Resistant cells in microfluidic channels show different fates when suddenly exposed to a high concentration of tetracycline. Some are able to induce resistance properly, some are not.

Gene expression is a precise composition of pulses, oscillations and other analog signals. We apply notions of control and circuit design to make sense of biological networks, combining experimental and computational methods. Focusing on antibiotic responses in bacteria, a highly dynamical process, we want to understand how gene regulation is shaped in a dynamical environment. We model the molecular interactions between network components, we use microfluidics to measure the dynamics of gene expression in single cells and we evolve strains under precise conditions using continuous cultures.

 

How do antibiotic resistance mechanisms adapt to clinical environments?

Antibiotic compounds and their respective resistance mechanisms evolved mostly in the soil, in a bacterial arms race going back perhaps a billion years. Recently, with the clinical use of antibiotics, this arms race has been transported to a very different environment, with different bacterial species involved. While antibiotics in the soil are not thought to reach high concentrations, we treat bacterial infections with periodic administrations of high doses of drugs.

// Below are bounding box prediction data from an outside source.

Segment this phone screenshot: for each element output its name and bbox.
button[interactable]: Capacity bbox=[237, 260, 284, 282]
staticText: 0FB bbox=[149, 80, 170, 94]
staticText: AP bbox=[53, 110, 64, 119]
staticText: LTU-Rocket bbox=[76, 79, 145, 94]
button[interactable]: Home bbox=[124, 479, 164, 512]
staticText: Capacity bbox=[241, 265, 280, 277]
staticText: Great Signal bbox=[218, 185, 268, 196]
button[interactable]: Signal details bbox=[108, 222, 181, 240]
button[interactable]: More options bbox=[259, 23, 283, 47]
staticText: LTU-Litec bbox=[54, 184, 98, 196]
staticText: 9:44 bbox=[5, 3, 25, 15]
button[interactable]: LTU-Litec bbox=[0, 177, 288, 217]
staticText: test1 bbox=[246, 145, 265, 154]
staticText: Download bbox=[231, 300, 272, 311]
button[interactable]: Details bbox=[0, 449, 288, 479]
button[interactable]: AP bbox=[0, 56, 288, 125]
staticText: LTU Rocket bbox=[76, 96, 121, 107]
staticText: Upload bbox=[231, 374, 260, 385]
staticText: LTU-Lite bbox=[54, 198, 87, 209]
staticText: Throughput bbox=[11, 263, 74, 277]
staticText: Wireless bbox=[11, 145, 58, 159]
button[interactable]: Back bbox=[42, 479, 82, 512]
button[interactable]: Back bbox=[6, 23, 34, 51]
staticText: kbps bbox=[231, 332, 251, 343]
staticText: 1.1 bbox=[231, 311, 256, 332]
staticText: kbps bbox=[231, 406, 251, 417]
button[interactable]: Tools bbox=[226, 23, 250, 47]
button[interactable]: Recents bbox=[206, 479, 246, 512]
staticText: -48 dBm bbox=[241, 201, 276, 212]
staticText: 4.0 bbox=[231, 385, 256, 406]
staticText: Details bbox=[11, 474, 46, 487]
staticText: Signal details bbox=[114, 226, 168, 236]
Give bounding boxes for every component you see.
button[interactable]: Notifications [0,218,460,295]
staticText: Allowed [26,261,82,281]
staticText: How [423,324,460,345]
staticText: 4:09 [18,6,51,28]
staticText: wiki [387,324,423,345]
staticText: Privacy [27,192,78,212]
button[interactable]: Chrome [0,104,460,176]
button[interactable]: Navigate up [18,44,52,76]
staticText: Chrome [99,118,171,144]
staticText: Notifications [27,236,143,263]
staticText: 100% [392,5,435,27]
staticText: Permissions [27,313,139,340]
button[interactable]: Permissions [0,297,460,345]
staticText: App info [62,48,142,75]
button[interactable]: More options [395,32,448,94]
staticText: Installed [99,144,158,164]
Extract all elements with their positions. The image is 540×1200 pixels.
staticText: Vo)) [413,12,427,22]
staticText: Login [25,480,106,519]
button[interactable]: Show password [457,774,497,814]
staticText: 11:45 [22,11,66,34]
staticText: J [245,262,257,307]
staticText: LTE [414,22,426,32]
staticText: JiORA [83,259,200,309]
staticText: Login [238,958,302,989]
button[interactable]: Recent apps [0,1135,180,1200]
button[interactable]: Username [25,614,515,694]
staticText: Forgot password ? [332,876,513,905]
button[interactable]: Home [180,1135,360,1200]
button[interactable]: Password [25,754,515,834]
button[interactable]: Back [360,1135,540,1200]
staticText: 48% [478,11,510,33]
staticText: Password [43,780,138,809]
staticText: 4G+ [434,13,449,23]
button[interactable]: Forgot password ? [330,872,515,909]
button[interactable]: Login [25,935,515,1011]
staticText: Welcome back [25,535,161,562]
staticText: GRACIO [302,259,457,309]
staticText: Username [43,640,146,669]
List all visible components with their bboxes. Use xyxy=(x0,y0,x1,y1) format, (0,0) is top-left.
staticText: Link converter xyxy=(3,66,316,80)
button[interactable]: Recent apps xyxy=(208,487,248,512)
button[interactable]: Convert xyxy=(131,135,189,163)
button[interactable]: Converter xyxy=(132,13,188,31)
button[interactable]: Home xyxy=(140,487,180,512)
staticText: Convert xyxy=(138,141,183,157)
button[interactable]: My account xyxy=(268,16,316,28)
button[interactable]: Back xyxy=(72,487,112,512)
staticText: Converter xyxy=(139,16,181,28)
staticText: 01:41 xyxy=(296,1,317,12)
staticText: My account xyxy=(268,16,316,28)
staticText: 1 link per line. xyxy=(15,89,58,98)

What kind of features do resistance mechanisms need to develop to spread through bacterial population in this new environment?

Moving to different environment changes the fitness landscape that shapes the microbe's genome, requiring evolutionary adaptation.

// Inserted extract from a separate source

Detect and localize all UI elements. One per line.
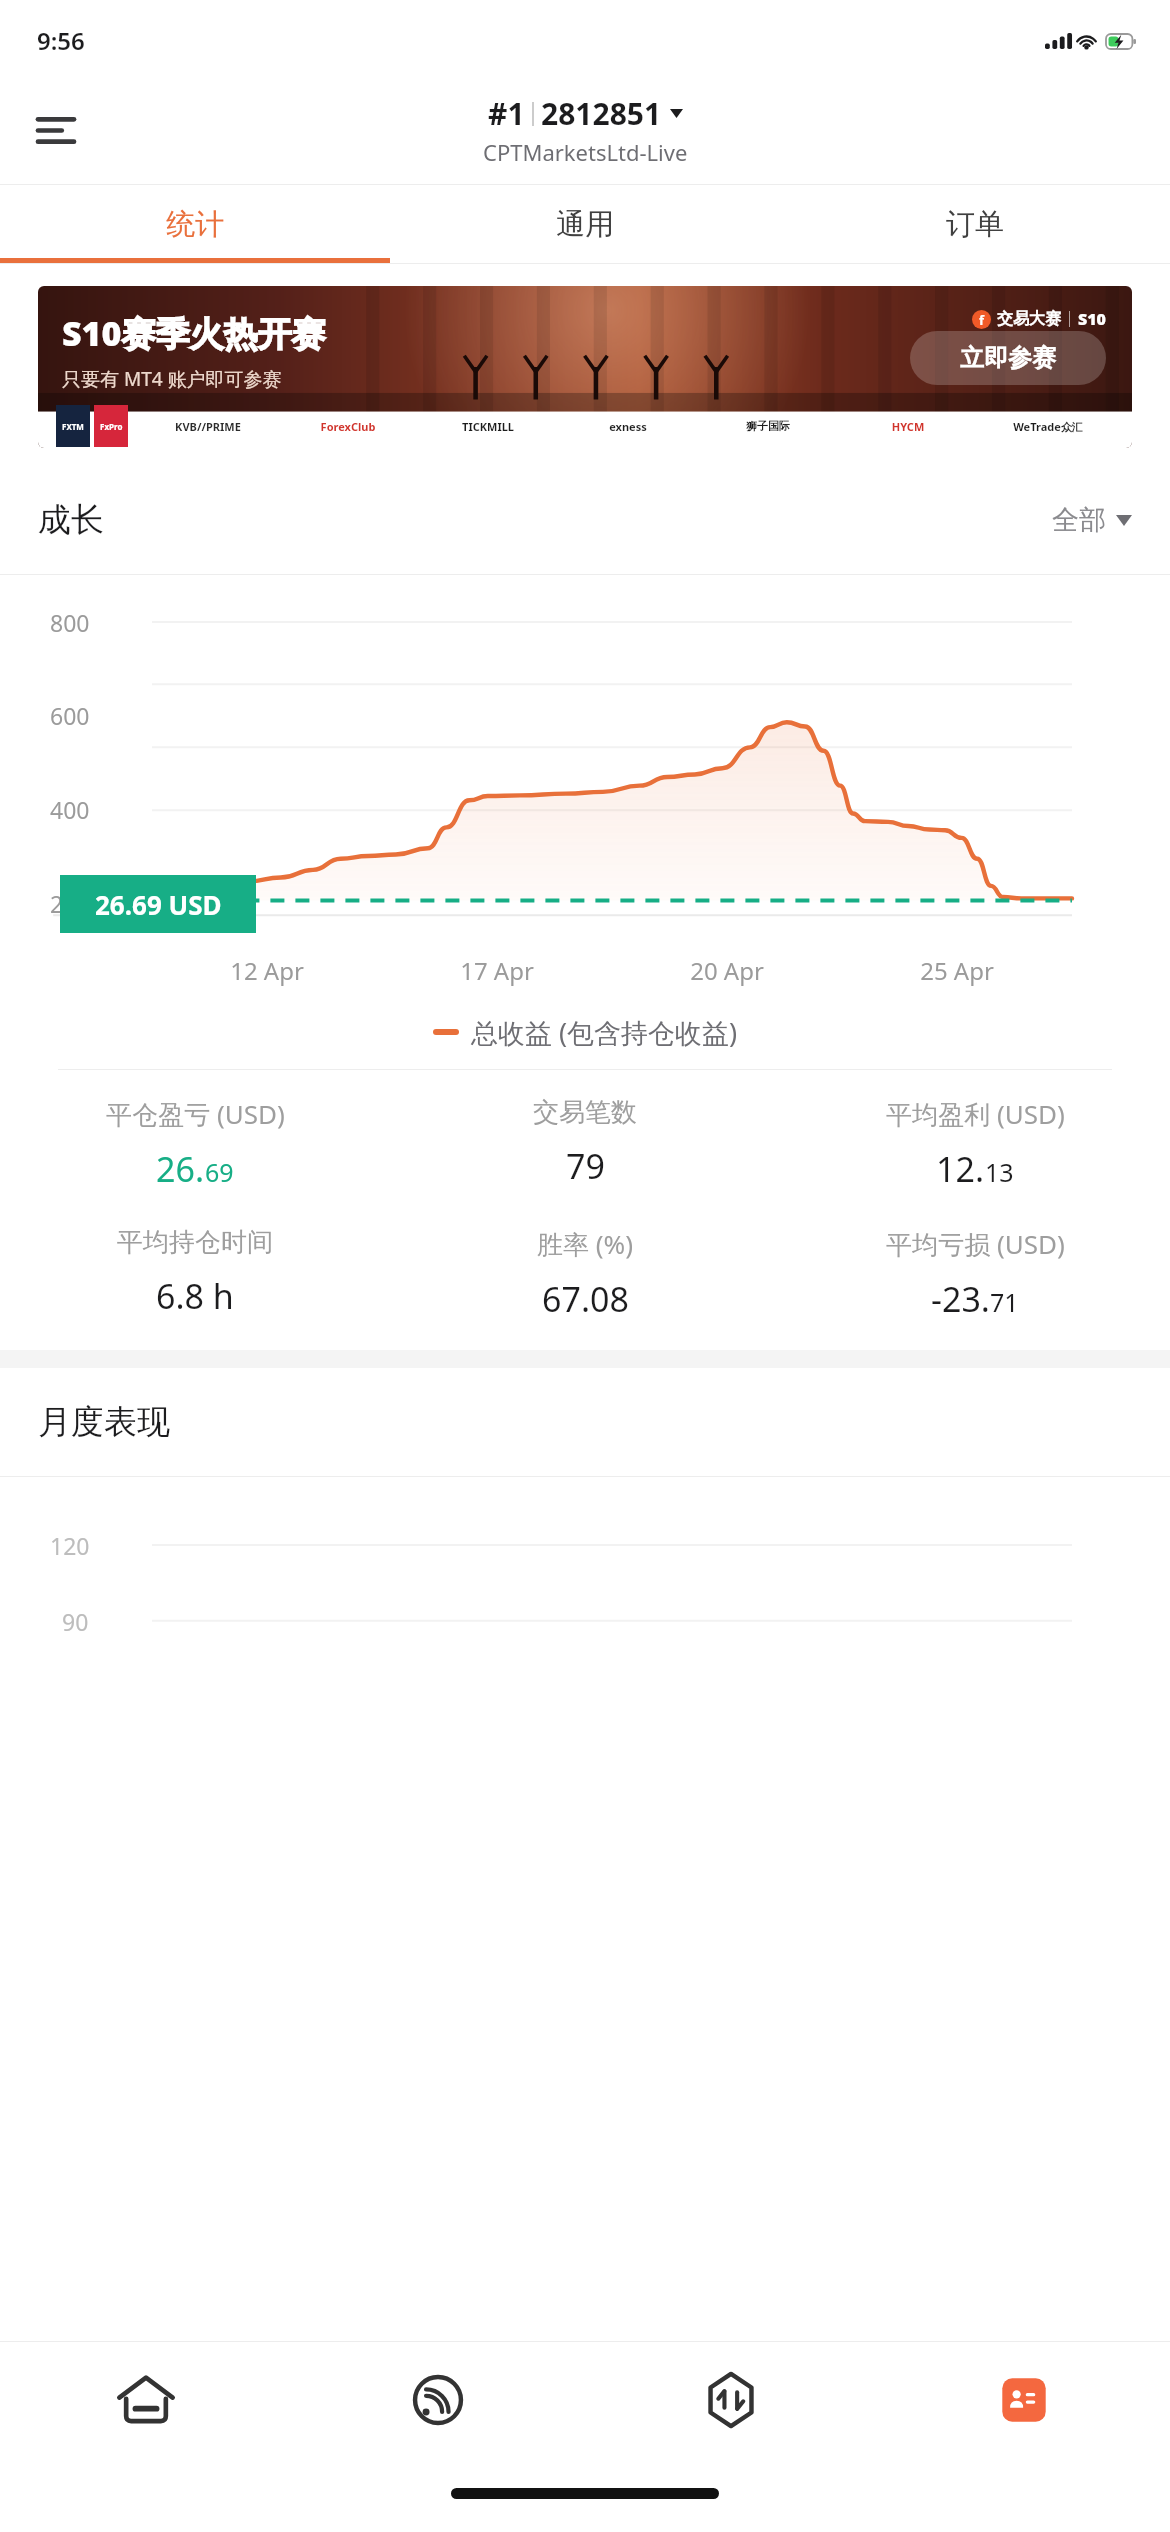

Although antibiotics pose a very strong selective pressure on bacterial populations, this pressure is not constant. Therefore, antibiotic resistance mechanisms are often present in mobile genetic elements, and are often repressed in order to reduce their cost for the cell. We want to find out how the trade-offs between these costs and benefits shape the evolution of antibiotic resistance mechanisms. We analyze the evolutionary history of resistance mechanisms in microbial genome databases, looking for the emergence of new adaptive features. We also reproduce this process in the lab, evolving strains in conditions that mimic the regimens found in different natural environments, such as the soil or the clinic.

 

How do heterogeneous microbial communities react to changes in their environment?

Bacteria in the natural world exist as complex communities of multiple species that process the nutrients available in their environment together, such as in our microbiome. These different species have different metabolisms, and the diversity of the community is maintained by exchanges of metabolites between these different species. In this context of competition and cooperation, each species must find its niche, fulfilling a particular role in the global behavior of the community, at the risk of being purged in favor of another species that is more fit in that same niche. How then does a complex bacterial community change its composition in response to changes in their environment? What happens when particular species are eliminated when communities are exposed to antibiotics?

Our automated fluidic device to propagate bacterial cultures under controlled conditions.

A change in the availability of nutrients or stressors, caused by changes in either the environment or community composition, can create new niches and cause a reorganization of the community. We want to predict this reorganization based on knowledge of each species’ individual metabolism and relevant responses. We will propagate defined bacterial communities in continuous cultures under controlled variable environments, measuring each species’ abundance, to develop a predictive model of responses at a community scale.